# Old Sailor's "Rocky Whore Picture Show"



## rck70 (Mar 29, 2008)

You know your in trouble when the Mail Lady rings the door bell then run's.

It Seems that 'Old Sailor' had read about me being a slut for Rocky......

Dave I greatly appreciate the kind gesture. You actually completed my goal of 1 Humi with nothing but RP's.....Way over the top. You are truly a great BOTL:tu

Thanks a Ton!!!!

BTW Brigade.....notice the note....I have an addy....


----------



## shaggy (Dec 28, 2006)

cleanin out old stock davey????:r


nice job....enjoy brother:tu


----------



## weak_link (Jan 13, 2008)

Lookin' tasty!!

I really like those ITC 10th's as well as the Vintage Connie. Enjoy:tu


----------



## Old Sailor (Jul 27, 2006)

Trash talkin the FOG's thats what happens......beeware the rest of you newbs:r:r


----------



## ambientboy (Jun 10, 2007)

Nice smackin around right there! Have fun with the most epic RP hit I've ever seen!


----------



## Don Fernando (Jan 1, 2000)

Old Sailor said:


> Trash talkin the FOG's thats what happens......beeware the rest of you newbs:r:r


I will only fear you, if your boat sets sail to Europe. But your boat is broken, so I am safe for now.


----------



## jjirons69 (Jul 15, 2007)

You got OWNED!!!

Nice hit, Dave! I love RP, too! I could see where a bomb lile that would make a man drool!


----------



## shvictor (May 14, 2008)

That a way to smack those newbs Sailor. :r:r


----------



## freakygar (Dec 13, 2007)

LOL made me laugh out loud.

Hey Russ I think they make a cream that will make you feel a little better after what The FOG just did to ya. It's called, Cell Block #9 Soothing Cream.

OMFG you were owned!


----------



## Headcrash (Sep 7, 2006)

Wow nice hit. Enjoy those sticks!


----------



## TripleF (May 16, 2007)

WOOOOOOOOOOOOOOOOOOW DUDE

That is a suhweeeeeeeeeeeeeeeeet hit!!! :tu


----------



## shilala (Feb 1, 2008)

Nice thump on the top of the head, Dave. 
That oughta wake him up.


----------



## SmokeyJoe (Oct 3, 2006)

Excellent Rocky devastation... "Yo, Adrian!"


----------



## leasingthisspace (Jun 9, 2008)

Nice hit:tu


----------



## dustinhayden (Feb 4, 2006)

Can you say, "KABOOM"?!!!!!


----------



## Aladdin Sane (Aug 25, 2006)

Great hit Dave! :tu

Bob and Doug would be proud aye!


----------



## CBI_2 (Sep 28, 2007)

*RUSS! RUSS! Get up off the ground man! Don't let that big old gorilla do that to you! Get up Dude!

Great Hit! :tu
*


----------



## dwhitacre (Jan 2, 2008)

Nice!!!

Very Nice Indeed!!!:tu


----------



## rck70 (Mar 29, 2008)

Aladdin Sane said:


> Great hit Dave! :tu
> 
> Bob and Doug would be proud aye!


Dude....i have not seen that movie in forever...got go rent it....:tu


----------



## Aladdin Sane (Aug 25, 2006)

rck70 said:


> Dude....i have not seen that movie in forever...got go rent it....:tu


Great flick! Take off Aye? Don't forget the backbacon  :tu  :chk


----------



## SHOE (Feb 15, 2006)

The "rck" likes "Rocky"? Interesting. 

Great hit Old Sailor!!!!!


----------



## sailchaser (Jun 16, 2007)

Dave ,
Great hit on a deserving gorila,

When you build them you build them BIG!!!!


----------



## macms (Jun 17, 2007)

rck70 said:


> BTW Brigade.....notice the note....I have an addy....

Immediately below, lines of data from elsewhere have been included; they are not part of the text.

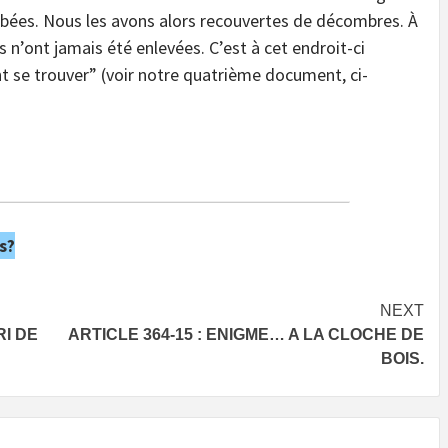
bées. Nous les avons alors recouvertes de décombres. À
es n’ont jamais été enlevées. C’est à cet endroit-ci
nt se trouver” (voir notre quatrième document, ci-
s?
NEXT
RI DE
ARTICLE 364-15 : ENIGME… A LA CLOCHE DE
BOIS.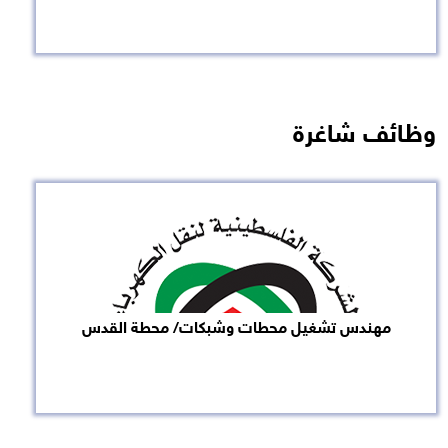
وظائف شاغرة
مهندس تشغيل محطات وشبكات/ محطة القدس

Newb's must understand you don't just saunter up the gangway and walk on board. Ya gotta ask permission or...

:r :r :r

He didn't even fire a salvo. That was just a shot across the bow. :ss

Nice one Dave. :tu


----------



## ja3480 (Nov 21, 2007)

Old Sailor got you hook line and sinker!!!! 
One hell of hit !!


----------



## tjblades (Apr 21, 2008)

Great Hit. Enjoy Russ!:tu


----------



## massphatness (Jan 4, 2008)

Rocky, Rocky, Rocky ...

Russ -- you got smacked like Apollo Creed


----------



## chippewastud79 (Sep 18, 2007)

An excellent hit there :tu

Russ, you deserve it.


----------



## Old Sailor (Jul 27, 2006)

macms said:


> Newb's must understand you don't just saunter up the gangway and walk on board. Ya gotta ask permission or...
> 
> :r :r :r
> 
> ...


the next newb is really in for a beatin :mn:mn I have all your addys newbs


----------



## Mr.Maduro (Aug 2, 2006)

Nicely done Dave.... cut off the head.....the rest will fall!! :r


----------



## ambientboy (Jun 10, 2007)

Aladdin Sane said:


> Great hit Dave! :tu
> 
> Bob and Doug would be proud aye!


"This movie was filmed in 3B...Three beers and it looks good to us!"


----------